Research output: Journal Publications and ReviewsRGC 21 - Publication in refereed journalpeer-review

Abstract

We consider the problem of minimizing emission of a heavy-duty truck transporting freight between two locations subject to a hard deadline constraint. The truck is equipped with a multi-speed transmission and a modern combustion engine that intelligently switches among multiple fuel injection strategies at certain engine speeds (called switching speeds) to achieve lower emission profiles. Our objective is to minimize the emission by optimizing both path and speed planning for heavy-duty trucks with multi-speed transmission and multiple injection strategies in the engine. This emission minimization problem, while pervasive in practice, has two challenges: i) the emission rate function is discontinuous and non-convex due to switching of the fuel injections and gear ratios, which makes the common practice of driving at a constant speed on a road segment not eco-friendly; ii) the problem is NP-hard due to the combinatorial nature of the simultaneous path and speed planning. We tackle the first challenge by considering the case where the truck can travel at a heterogeneous speed profile over a road segment and then formulate the speed planning problem as a convex problem. We further identify special structures in this problem and provide an efficient method for computing the optimal speed profile. We then tackle the second challenge by developing an efficient heuristic for both path planning and speed planning to solve the emission minimization problem on the scale of national highway systems. Our extensive simulations on the US highway system show that our solution reduces up to 46% NOx emission as compared to the commonly-adopted fastest path approach.
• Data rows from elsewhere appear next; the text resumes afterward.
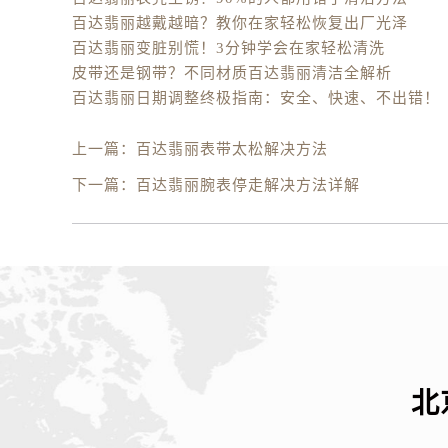
百达翡丽越戴越暗？教你在家轻松恢复出厂光泽
百达翡丽变脏别慌！3分钟学会在家轻松清洗
皮带还是钢带？不同材质百达翡丽清洁全解析
百达翡丽日期调整终极指南：安全、快速、不出错！
上一篇：
百达翡丽表带太松解决方法
下一篇：
百达翡丽腕表停走解决方法详解
北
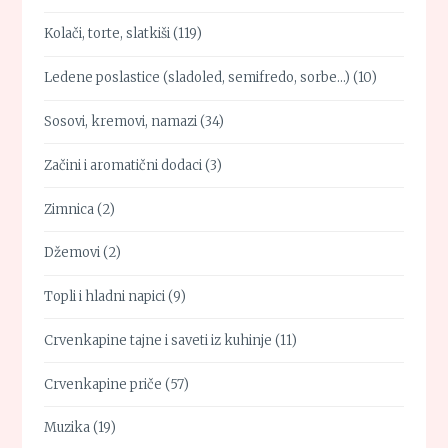
Kolači, torte, slatkiši
(119)
Ledene poslastice (sladoled, semifredo, sorbe…)
(10)
Sosovi, kremovi, namazi
(34)
Začini i aromatični dodaci
(3)
Zimnica
(2)
Džemovi
(2)
Topli i hladni napici
(9)
Crvenkapine tajne i saveti iz kuhinje
(11)
Crvenkapine priče
(57)
Muzika
(19)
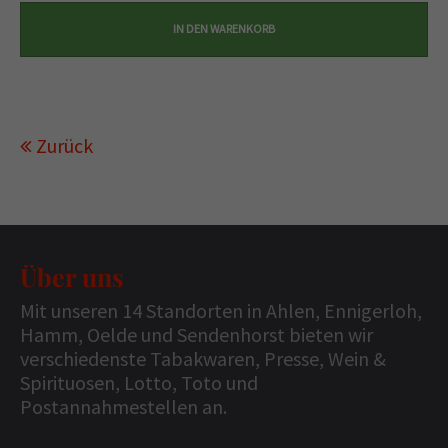
Zurück
Über uns
Mit unseren 14 Standorten in Ahlen, Ennigerloh,
Hamm, Oelde und Sendenhorst bieten wir
verschiedenste Tabakwaren, Presse, Wein &
Spirituosen, Lotto, Toto und
Postannahmestellen an.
We also find that optimizing heterogeneous speed profiles reduce up to 32% emission as compared to their homogeneous counterpart, thus are necessary to be considered in eco-friendly truck operations. © 2024 IEEE.
Original languageEnglish
Pages (from-to)1454-1469
JournalIEEE Transactions on Intelligent Transportation Systems
Volume26
Issue number2
Online published16 Dec 2024
DOIs
Publication statusPublished - Feb 2025

Funding

This work was supported in part by the General Research Fund from Research Grants Council, Hong Kong, under Project 11206821; in part by the InnoHK Initiative, Government of the Hong Kong Special Administrative Region (HKSAR), Laboratory for Artificial intelligence (AI)-Powered Financial Technologies; and in part by Shenzhen-Hong KongMacau Science and Technology Project (Category C) under Project SGDX20220530111203026.

UN SDGs

This output contributes to the following UN Sustainable Development Goals (SDGs)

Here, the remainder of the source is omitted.